What you will do »
Below are records to be reproduced exactly and in full.

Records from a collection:
-----
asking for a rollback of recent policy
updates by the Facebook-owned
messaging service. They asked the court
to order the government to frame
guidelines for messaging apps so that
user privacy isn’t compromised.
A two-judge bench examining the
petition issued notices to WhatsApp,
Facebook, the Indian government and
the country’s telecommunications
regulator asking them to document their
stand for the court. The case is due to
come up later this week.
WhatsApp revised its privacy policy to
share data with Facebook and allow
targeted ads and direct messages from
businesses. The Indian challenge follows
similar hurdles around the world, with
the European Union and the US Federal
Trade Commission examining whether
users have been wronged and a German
-----
Written reply »
asking for a rollback of recent policy
updates by the Facebook-owned
messaging service. They asked the court
to order the government to frame
guidelines for messaging apps so that
user privacy isn’t compromised.
A two-judge bench examining the
petition issued notices to WhatsApp,
Facebook, the Indian government and
the country’s telecommunications
regulator asking them to document their
stand for the court. The case is due to
come up later this week.
WhatsApp revised its privacy policy to
share data with Facebook and allow
targeted ads and direct messages from
businesses. The Indian challenge follows
similar hurdles around the world, with
the European Union and the US Federal
Trade Commission examining whether
users have been wronged and a German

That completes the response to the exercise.